* **Data excerpts**
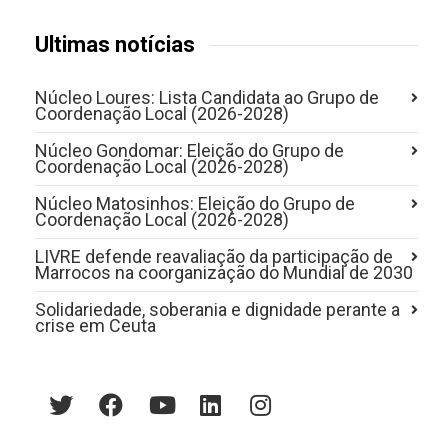
Últimas notícias
Núcleo Loures: Lista Candidata ao Grupo de
Coordenação Local (2026-2028)
Núcleo Gondomar: Eleição do Grupo de
Coordenação Local (2026-2028)
Núcleo Matosinhos: Eleição do Grupo de
Coordenação Local (2026-2028)
LIVRE defende reavaliação da participação de
Marrocos na coorganização do Mundial de 2030
Solidariedade, soberania e dignidade perante a
crise em Ceuta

* **Aim of the exercise**
Output every record above word for word, omitting any pictures they contain.

* **Output of the task**
Últimas notícias
Núcleo Loures: Lista Candidata ao Grupo de
Coordenação Local (2026-2028)
Núcleo Gondomar: Eleição do Grupo de
Coordenação Local (2026-2028)
Núcleo Matosinhos: Eleição do Grupo de
Coordenação Local (2026-2028)
LIVRE defende reavaliação da participação de
Marrocos na coorganização do Mundial de 2030
Solidariedade, soberania e dignidade perante a
crise em Ceuta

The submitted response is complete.